To its credit, Reagan does not toe the party line that the president was a Hollywood idol on par with John Wayne or Jimmy Stewart prior to his political career. Reagan was, at his height, a B-list leading man at best, and found greater fame later as a pitchman in the early days of television (amusingly, a montage of Reagan’s advertising work includes logos for multiple companies which would not exist for decades, such as SuperPretzel and Charleys Philly Steaks; product placement, it seems, transcends the barriers of time). Reagan treats its subject’s stymied Hollywood ambitions with self-effacing good humor, admitting, as Reagan himself did, that it was a silly adventure in his life.

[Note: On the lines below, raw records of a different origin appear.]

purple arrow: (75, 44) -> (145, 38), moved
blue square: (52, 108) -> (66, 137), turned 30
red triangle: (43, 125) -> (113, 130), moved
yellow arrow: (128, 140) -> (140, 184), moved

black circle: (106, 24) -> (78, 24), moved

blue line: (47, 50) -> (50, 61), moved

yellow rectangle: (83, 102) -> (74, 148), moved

Yet this dismissal of Reagan’s first career somewhat gives the game away. A scene recreating one of Reagan’s early film roles looks not only as if the filmmakers hadn’t seen the film they’re restaging, but as if they’ve never seen a movie at all; it’s got the flat, kitschy sheen of a Hollywood-themed episode of a 1980s sitcom. Reagan itself doesn’t look much better. The Washington scenes resemble a movie-within-a-movie in a satire of filmmaking (think 30 Rock, or perhaps the fictional Forrest Gump sequel in Cecil B. Demented), while the scenes set in Russia look like the cut scenes in an early 2000s CD-ROM game. Even a simple scene of a roaring fireplace is accomplished via chintzy CGI. It looks more like the idea of a movie than a movie itself.

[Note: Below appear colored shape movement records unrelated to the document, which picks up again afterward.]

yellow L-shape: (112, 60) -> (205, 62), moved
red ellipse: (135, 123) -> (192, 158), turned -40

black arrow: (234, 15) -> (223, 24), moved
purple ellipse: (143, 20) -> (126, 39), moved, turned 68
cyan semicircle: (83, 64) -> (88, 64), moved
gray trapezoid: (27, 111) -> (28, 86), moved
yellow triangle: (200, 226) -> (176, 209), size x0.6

This is, of course, fine by the film’s target audience, most of whom likely see only a handful of new movies a year. And it’s certainly fine by its makers. Reagan is a product of the strange shadow-Hollywood which produces such “wholesome” conservative entertainments as the evangelical wet-dream fantasy God’s Not Dead and the Q-baiting rescue thriller Sound of Freedom. These films reliably jet to the top of the box office charts through church group recommendations (or, in the case of Sound of Freedom, thinly veiled pyramid schemes) while barely registering among the unconverted. These films are almost always searingly ugly, because the filmmakers see the medium as wholly secondary to the message; indeed, many view the film industry as an evil to be cast out. When Reagan decides that making movies is a trivial pursuit, one gets the sense that the filmmakers agree with him.

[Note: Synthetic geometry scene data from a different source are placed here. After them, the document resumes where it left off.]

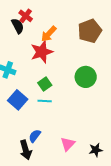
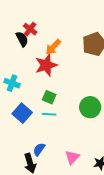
green circle: (86, 77) -> (90, 107), moved
green square: (45, 84) -> (49, 97), turned -32

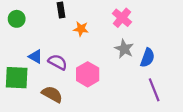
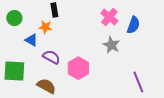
orange star: (81, 29) -> (45, 27), moved
blue triangle: (35, 57) -> (31, 40), moved
blue semicircle: (147, 58) -> (133, 25), moved

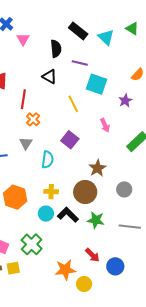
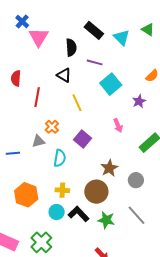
pink triangle: (23, 39) -> (39, 37), size x1.5
cyan square: (96, 84) -> (111, 84), turned 30
yellow line: (73, 104) -> (77, 103), moved
orange cross: (33, 119) -> (52, 127), moved
gray triangle: (26, 143) -> (38, 141), turned 40
gray circle: (124, 189) -> (136, 180), moved
gray line: (130, 227) -> (136, 215), moved, turned 40

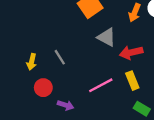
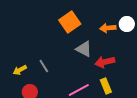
orange arrow: (135, 13) -> (108, 28), turned 63
yellow arrow: (32, 62) -> (20, 70), turned 48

All of which made watching Reagan a deeply surreal experience. Here I was, watching a film which was in no way made for my eyes, visually depressing and politically abhorrent. My screening was nearly empty– of the five other attendees, four were twentysomethings who I’m fairly certain were there ironically, and the fifth was an older gentleman who was snoring loudly by the time Ronnie sat down with Gorbachev– but I’m sure it’s played to packed houses across the country, to people laughing and cheering as if it were a real movie. What do these people make of the quick montage of protest footage– including a shot of the AIDS Quilt– which is presented as just another headache the president had to deal with while battling communism? Are they aware, when Reagan folksily lays out his plan for “trickle-down economics,” that he is describing the reason they can’t afford a house? The answer, of course, is no. Reagan completes the former president’s journey from b-movie lead to b-movie character, from a president propped up by the Religious Right to a beatified stock figure of evangelical cinema. If Reagan was a little better as a movie it could be genuinely dangerous, coming as it does at a moment when another washed-up TV pitchman is within striking distance of a seat from which he might do even more irreparable harm. As it is, it just feels tired and lame.

Reagan wasn’t made for critics– but it doesn’t respect its audience either.

Reagan
2024
dir. Sean McNamara
141 min.

Now playing at a bunch of theaters, if you must.